Alternatives to Rotenone

There are other methods to remove invasive fish, but the alternatives are not as effective or efficient as rotenone. Some of these methods have serious limitations and impacts on habitat.

  • Fishing Regulations: Increasing bag limits and allowing many different gear types (such as bowfishing) can be effective when anglers want to fish for the target species. Pike regulations in Southcentral Alaska are very liberal. However, many northern pike anglers prefer to keep large pike, and smaller pike are often released. Typically large pike are rare in shallow lakes in Southcentral that have invasive pike populations. This is because the largest pike are either harvested or die, and after the rearing salmonids have been consumed, the remaining small pike don't have a sufficient prey base to support their growth.
  • Netting: Nets have been used to collect illegally-stocked pike in Southcentral. However, nets don't always catch all sizes of fish. Repeated netting is necessary to control pike, and these programs are labor intensive and costly. Nets are easiest to use in shallow, non-vegetated areas. Because pike prefer vegetated areas, nets must be placed in areas where nets are susceptible to damage and tearing. Nets may also catch non-target species of fish and wildlife. Netting can reduce populations of invasive fish, but this method can never eliminate them completely.
  • Electrofishing: Specialized electrofishing equipment delivers an electrical current into the water.

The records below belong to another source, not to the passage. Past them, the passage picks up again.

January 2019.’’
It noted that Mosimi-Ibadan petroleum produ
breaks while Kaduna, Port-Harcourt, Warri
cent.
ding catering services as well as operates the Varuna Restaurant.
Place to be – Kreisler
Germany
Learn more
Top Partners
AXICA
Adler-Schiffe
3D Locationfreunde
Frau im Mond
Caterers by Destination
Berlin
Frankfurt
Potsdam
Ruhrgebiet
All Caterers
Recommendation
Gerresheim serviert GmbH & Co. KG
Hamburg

When fish encounter the current, the electricity stuns their swimming muscles. This causes fish to float to the surface where they can be easily netted. The equipment is very sensitive, and generating the correct electrical field is dependent on water clarity and lack of vegetation. Because pike prefer areas with dense aquatic plants, electrofishing has limited success for pike removal. Electrofishing loses its effectiveness in water deeper than six feet.

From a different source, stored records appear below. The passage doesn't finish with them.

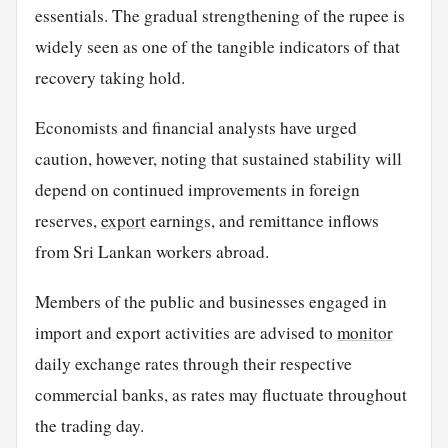
essentials. The gradual strengthening of the rupee is
widely seen as one of the tangible indicators of that
recovery taking hold.
Economists and financial analysts have urged
caution, however, noting that sustained stability will
depend on continued improvements in foreign
reserves,
export
earnings, and remittance inflows
from Sri Lankan workers abroad.
Members of the public and businesses engaged in
import and export activities are advised to
monitor
daily exchange rates through their respective
commercial banks, as rates may fluctuate throughout
the trading day.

  • Biological Controls: Biological controls may include introducing a predator that feeds on the unwanted species or a sterile fish to compete with fertile fish during spawning. However, introduction of nonnative fish would be against Alaska state law and ADF&G's stocking policy because of the potential for the new species to drastically change the existing fish community. Releasing sterilized fish to outcompete fertile spawners would take years to implement and may not be 100% effective.
  • Environmental Controls: Draining the water out of a lake has been done in the Lower 48, but draining even a small water body is more difficult than it sounds. This method would not be possible for rivers or streams. Draining a lake requires many permits and, in populated areas, there are many questions that need to be addressed such as what happens to the property owner's shoreline, wells, leach fields, and more? Where will the displaced water go? How is incoming water, such as a stream or spring, controlled? What happens to the other wildlife? Success is also highly dependent on weather.
  • Fish Fences: In Lower 48 streams, fish "fences" and other barriers are commonly used with rotenone to remove unwanted species upstream of the fence. This strategy is complicated in Alaska because most Southcentral rivers and creeks that have illegally-stocked northern pike also have salmon, trout, Arctic grayling, or Dolly Varden. A barrier could prevent the natural movements and migrations of these native fish. However, most barriers would not stop the movement of very small juvenile or larval pike.
  • Percussion: Explosives and pneumatic pressure have been used in the past in some places. Explosives are extremely expensive, dangerous, kill all wildlife, and could significantly change the lakebed or shoreline. Permits for explosives are difficult to obtain. Any percussion must be very large and very close to the fish to rupture its internal organs or swim bladder. It is difficult to generate a large enough concussion in the heavy aquatic vegetation where pike tend to reside. Similar to netting, repeated treatments are necessary to reduce the pike, and it is doubtful it could eliminate undesirable fish 100%.

Completely draining a lake or using a piscicide like rotenone are the only proven methods to eradicate invasive fish, and rotenone is the most practical and efficient method.